The word "Можно" marks the lines to keep; find each one in the data and copy it.

━━ Records shown ━━

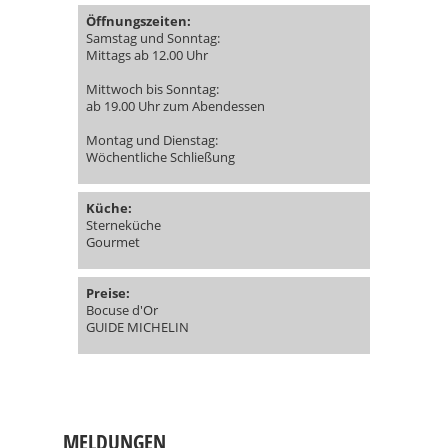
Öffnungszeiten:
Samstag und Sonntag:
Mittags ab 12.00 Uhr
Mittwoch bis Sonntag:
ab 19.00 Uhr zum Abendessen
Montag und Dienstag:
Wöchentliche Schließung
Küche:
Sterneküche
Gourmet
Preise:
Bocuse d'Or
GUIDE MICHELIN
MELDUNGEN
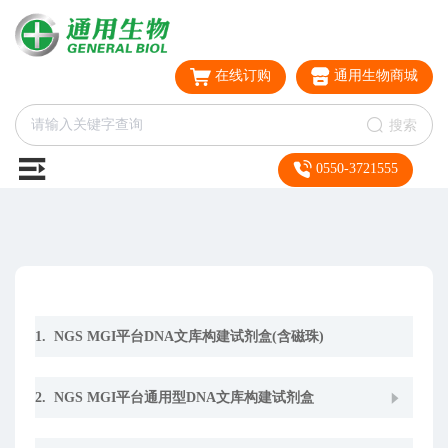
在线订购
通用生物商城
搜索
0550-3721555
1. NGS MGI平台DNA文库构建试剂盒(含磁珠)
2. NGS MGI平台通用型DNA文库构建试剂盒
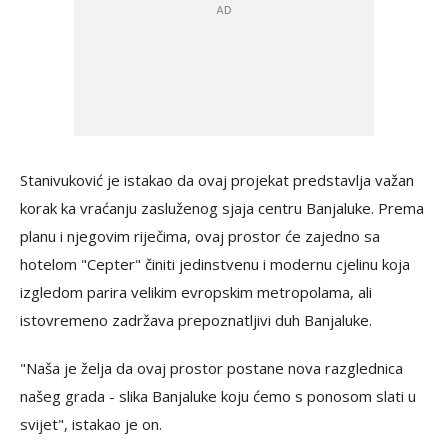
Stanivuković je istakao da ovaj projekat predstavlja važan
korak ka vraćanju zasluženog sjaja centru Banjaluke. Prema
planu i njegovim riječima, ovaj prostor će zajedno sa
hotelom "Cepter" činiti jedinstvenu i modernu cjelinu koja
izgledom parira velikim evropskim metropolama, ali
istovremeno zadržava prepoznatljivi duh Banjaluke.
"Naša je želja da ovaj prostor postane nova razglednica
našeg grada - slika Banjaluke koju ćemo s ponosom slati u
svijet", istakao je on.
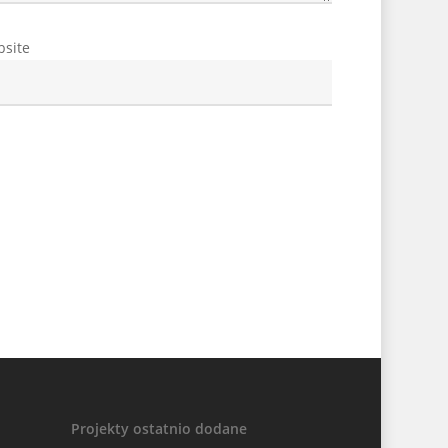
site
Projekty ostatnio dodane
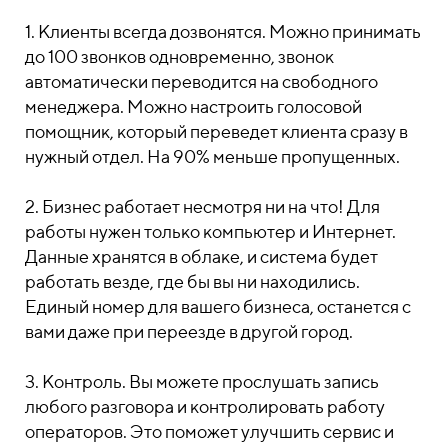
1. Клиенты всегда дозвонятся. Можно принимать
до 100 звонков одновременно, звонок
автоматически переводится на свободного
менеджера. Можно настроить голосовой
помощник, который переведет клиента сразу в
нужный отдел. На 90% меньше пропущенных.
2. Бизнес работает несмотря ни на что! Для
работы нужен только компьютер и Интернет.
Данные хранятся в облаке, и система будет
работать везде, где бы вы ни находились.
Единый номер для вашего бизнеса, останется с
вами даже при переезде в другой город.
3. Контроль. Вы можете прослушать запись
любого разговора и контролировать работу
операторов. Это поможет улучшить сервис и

━━━
━━ Records shown ━━

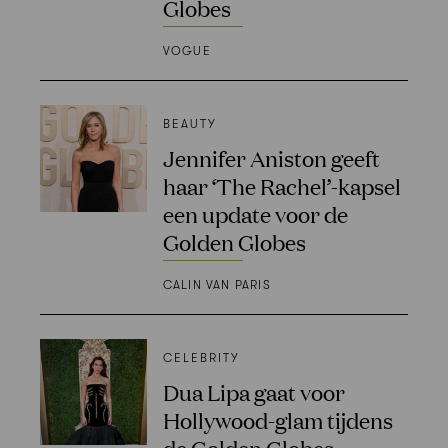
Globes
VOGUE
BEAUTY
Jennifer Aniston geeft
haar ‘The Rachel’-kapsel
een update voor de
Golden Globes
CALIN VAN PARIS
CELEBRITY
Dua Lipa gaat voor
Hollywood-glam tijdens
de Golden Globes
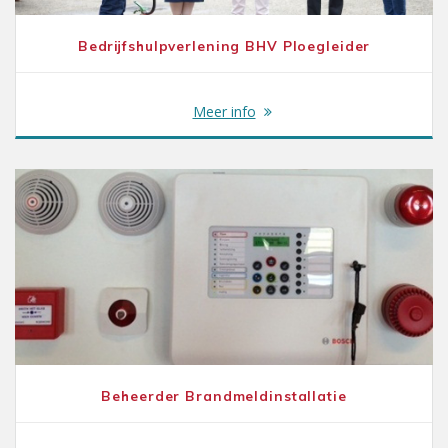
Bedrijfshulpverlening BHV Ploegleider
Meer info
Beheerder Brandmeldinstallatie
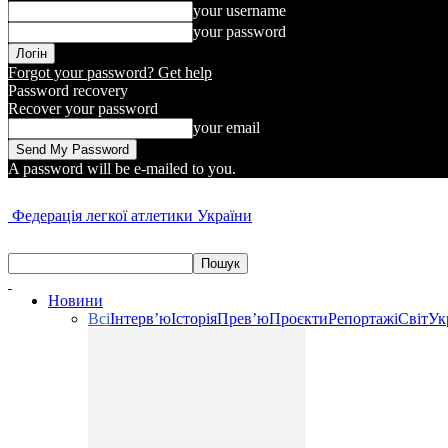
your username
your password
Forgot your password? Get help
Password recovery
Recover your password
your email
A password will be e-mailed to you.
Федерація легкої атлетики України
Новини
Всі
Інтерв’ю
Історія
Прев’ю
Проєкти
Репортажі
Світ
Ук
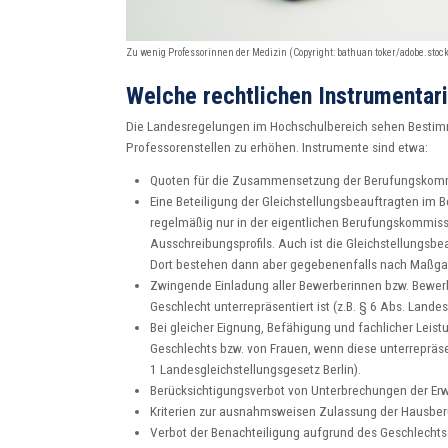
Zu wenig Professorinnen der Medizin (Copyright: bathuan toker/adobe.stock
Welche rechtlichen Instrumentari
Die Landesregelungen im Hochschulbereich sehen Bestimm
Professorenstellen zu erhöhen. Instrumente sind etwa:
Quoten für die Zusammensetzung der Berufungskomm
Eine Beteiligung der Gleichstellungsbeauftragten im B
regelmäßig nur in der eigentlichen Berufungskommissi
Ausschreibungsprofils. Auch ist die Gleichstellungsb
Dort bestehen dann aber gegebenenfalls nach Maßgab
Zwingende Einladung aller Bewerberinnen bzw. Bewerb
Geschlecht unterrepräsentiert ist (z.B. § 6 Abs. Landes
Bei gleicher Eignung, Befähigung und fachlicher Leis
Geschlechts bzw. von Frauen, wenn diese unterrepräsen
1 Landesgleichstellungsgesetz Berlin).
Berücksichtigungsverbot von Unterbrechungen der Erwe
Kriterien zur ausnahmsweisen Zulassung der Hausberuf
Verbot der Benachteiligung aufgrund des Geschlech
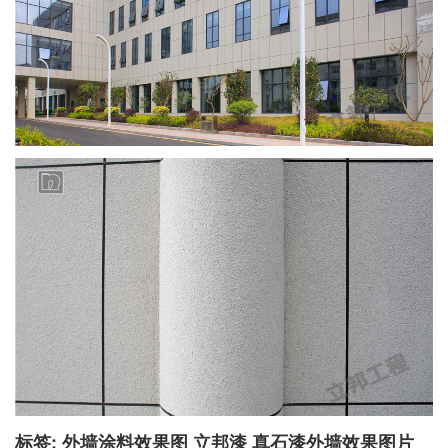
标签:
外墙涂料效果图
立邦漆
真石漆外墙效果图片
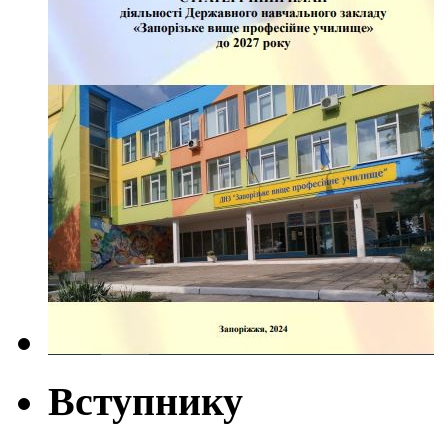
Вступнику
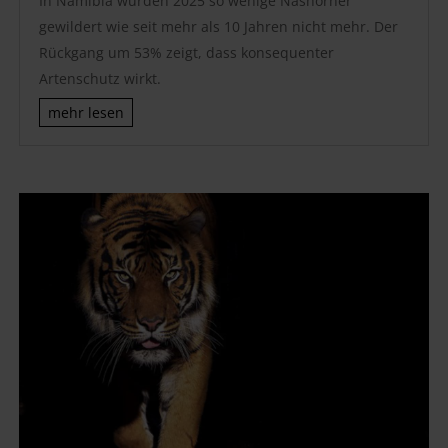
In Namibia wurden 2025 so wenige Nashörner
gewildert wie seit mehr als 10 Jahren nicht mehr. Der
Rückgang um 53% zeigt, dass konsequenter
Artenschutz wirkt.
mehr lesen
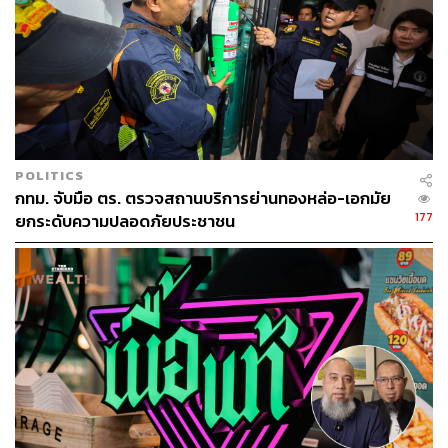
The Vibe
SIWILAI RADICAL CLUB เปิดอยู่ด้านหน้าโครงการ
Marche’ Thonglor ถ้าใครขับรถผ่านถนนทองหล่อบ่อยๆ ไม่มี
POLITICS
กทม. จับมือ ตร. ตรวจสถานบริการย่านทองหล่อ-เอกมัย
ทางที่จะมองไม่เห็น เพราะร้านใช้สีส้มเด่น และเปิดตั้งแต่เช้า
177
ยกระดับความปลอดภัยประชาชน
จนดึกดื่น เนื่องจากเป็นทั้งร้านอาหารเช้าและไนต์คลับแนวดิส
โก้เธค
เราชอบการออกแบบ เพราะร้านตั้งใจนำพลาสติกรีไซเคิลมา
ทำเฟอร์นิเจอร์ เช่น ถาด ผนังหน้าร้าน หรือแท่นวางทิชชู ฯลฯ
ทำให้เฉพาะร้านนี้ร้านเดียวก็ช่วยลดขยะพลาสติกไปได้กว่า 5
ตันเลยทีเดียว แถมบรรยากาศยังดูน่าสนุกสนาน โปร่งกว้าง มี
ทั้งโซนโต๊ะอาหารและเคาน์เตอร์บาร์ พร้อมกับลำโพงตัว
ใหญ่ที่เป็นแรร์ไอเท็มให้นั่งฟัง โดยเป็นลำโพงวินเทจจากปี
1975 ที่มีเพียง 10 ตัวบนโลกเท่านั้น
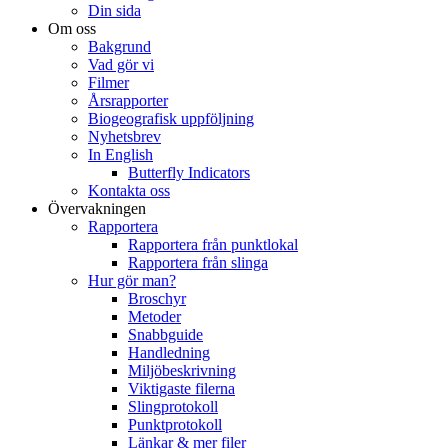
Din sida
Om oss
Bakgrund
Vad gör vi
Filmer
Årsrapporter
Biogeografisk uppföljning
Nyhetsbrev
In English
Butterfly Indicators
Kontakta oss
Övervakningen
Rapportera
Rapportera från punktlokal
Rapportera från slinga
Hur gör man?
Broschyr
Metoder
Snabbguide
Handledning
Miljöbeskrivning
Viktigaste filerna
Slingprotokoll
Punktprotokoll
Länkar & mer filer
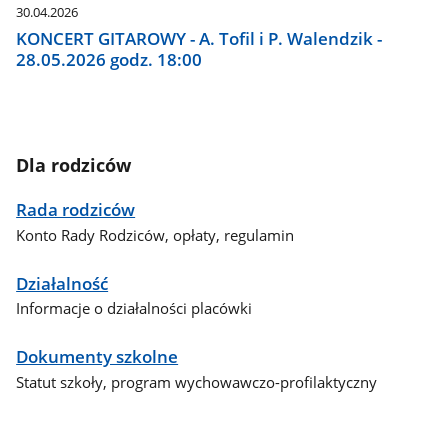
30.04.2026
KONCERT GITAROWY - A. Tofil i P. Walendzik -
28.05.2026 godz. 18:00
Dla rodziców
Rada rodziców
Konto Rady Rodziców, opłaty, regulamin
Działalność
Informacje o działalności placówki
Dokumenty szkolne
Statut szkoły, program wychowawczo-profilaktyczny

━━━

[Solved problem]:
1. Клиенты всегда дозвонятся. Можно принимать
менеджера. Можно настроить голосовой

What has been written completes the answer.